もうじき来そうな予感(期待)をしているのですが。
他ではあまり見なかったオレンジ系Hゴムとグリーンの車体、独特の魅力がありました。

元・いきもの部長 さんのコメント...

すみません、またやっちゃいました。
名前を入れずに投稿してしまいました。

ところで、未確認としたデハ2707-クハ2777ですが、手持ちの本で確認できました。
車体形態が揃っていました。
巻頭のカラーページだったので、上窓の白いHゴムがよくわかりました。
(私鉄電車のアルバム2A 交友社刊)

chitetsu さんのコメント...

元・いきもの部長さん
匿名はいきもの部長さんだったのですね。
大変お詳しく、勉強になりました。
クハ2777は私も唯一撮り逃ししています。
私鉄電車のアルバムはバイブル本ですね。
私も何かあるたびに見ています。

いぶ さんのコメント...

はじめまして。いぶと申します。
どうぞよろしくお願いいたします。

いま話題になっている京王2700系ですが,懐かしい記事と写真を、うれしく拝見いたしました。
ありがとうございました。

さて、代田橋での写真のクハ2782ですが、正面窓のガラスの下辺とサボ受けの金具の間に、小さな長方形のものが2つ在るのにお気づきでしょうか?

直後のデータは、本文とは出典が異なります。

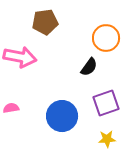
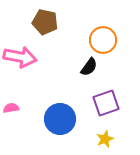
brown pentagon: rotated 20 degrees clockwise
orange circle: moved 3 px left, 2 px down
blue circle: moved 2 px left, 3 px down
yellow star: moved 2 px left; rotated 18 degrees counterclockwise
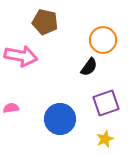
pink arrow: moved 1 px right, 1 px up
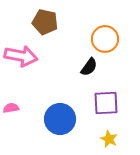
orange circle: moved 2 px right, 1 px up
purple square: rotated 16 degrees clockwise
yellow star: moved 4 px right; rotated 24 degrees counterclockwise
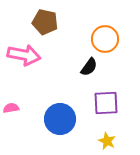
pink arrow: moved 3 px right, 1 px up
yellow star: moved 2 px left, 2 px down
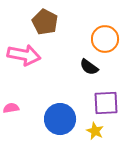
brown pentagon: rotated 15 degrees clockwise
black semicircle: rotated 90 degrees clockwise
yellow star: moved 12 px left, 10 px up
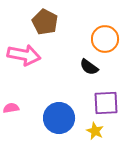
blue circle: moved 1 px left, 1 px up
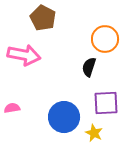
brown pentagon: moved 2 px left, 4 px up
black semicircle: rotated 72 degrees clockwise
pink semicircle: moved 1 px right
blue circle: moved 5 px right, 1 px up
yellow star: moved 1 px left, 2 px down
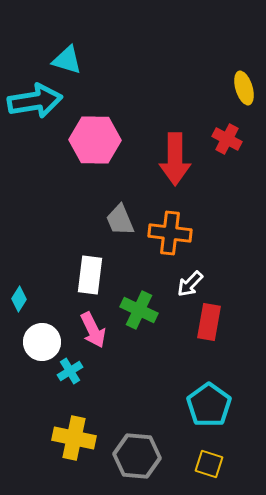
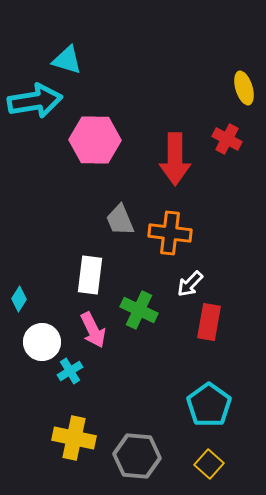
yellow square: rotated 24 degrees clockwise
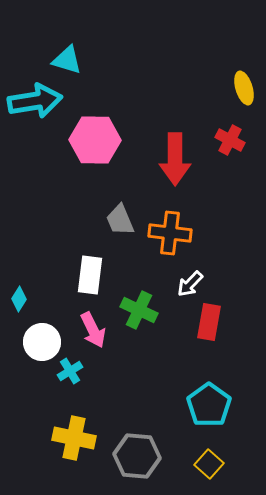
red cross: moved 3 px right, 1 px down
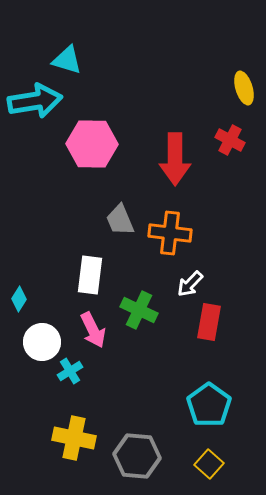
pink hexagon: moved 3 px left, 4 px down
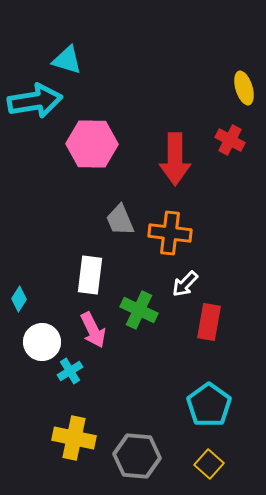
white arrow: moved 5 px left
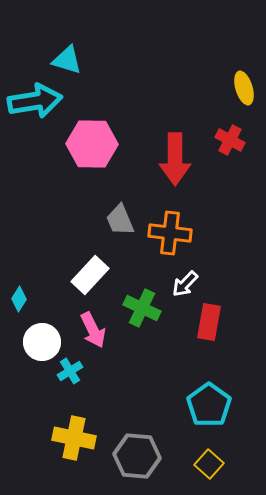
white rectangle: rotated 36 degrees clockwise
green cross: moved 3 px right, 2 px up
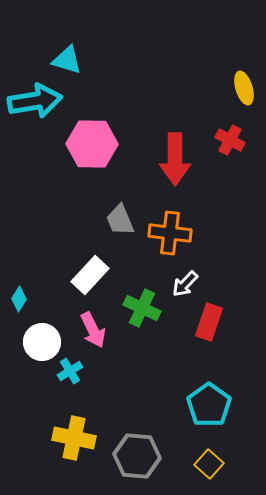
red rectangle: rotated 9 degrees clockwise
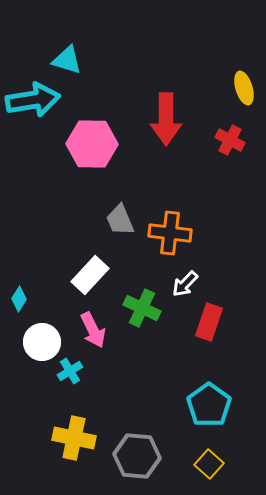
cyan arrow: moved 2 px left, 1 px up
red arrow: moved 9 px left, 40 px up
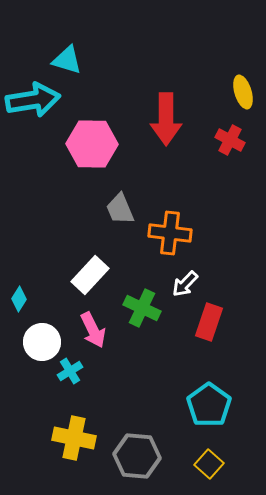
yellow ellipse: moved 1 px left, 4 px down
gray trapezoid: moved 11 px up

事故復旧の際に(だったと思います)、新しく設置した外気取り入れ口のフタです。
2010系の2次車以降や井の頭線3000系の更新前にあった、あれです。

2700系の他車に波及することなく、クハ2782のみに終わりました。

以上、先刻ご承知の小ネタでしたら、失礼いたしました。

chitetsu さんのコメント...

いぶさん
はじめまして。
クハ2782の正面に空気取り入れ口が設けられているのは、コメントいただくまで気づきませんでした。
確かにほかの車両にはついていないですね。
狭いスペースに良く付けられたものですね。
コメント、ありがとうございました。